REQUIRED ACTION: A faithful copy is required. Print each line of the data exactly and omit the pictures.

AVAILABLE DATA:

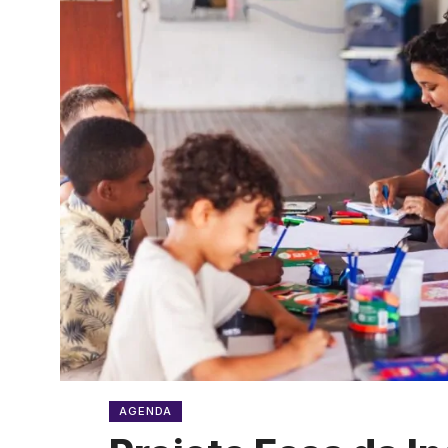
AGENDA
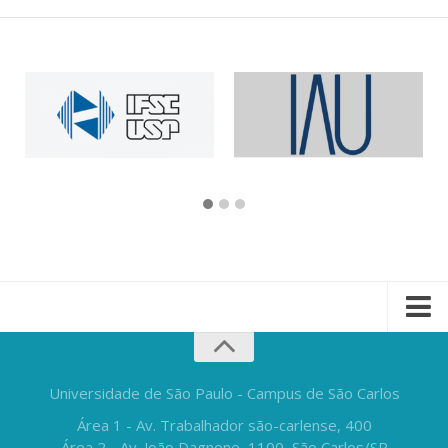
Universidade de São Paulo - Campus de São Carlos
Área 1 - Av. Trabalhador são-carlense, 400
Área 2 - Av. João Dagnone, 1100, São Carlos/SP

FINISHED EXERCISE:
AGENDA
Universidade de São Paulo - Campus de São Carlos
Área 1 - Av. Trabalhador são-carlense, 400
Área 2 - Av. João Dagnone, 1100, São Carlos/SP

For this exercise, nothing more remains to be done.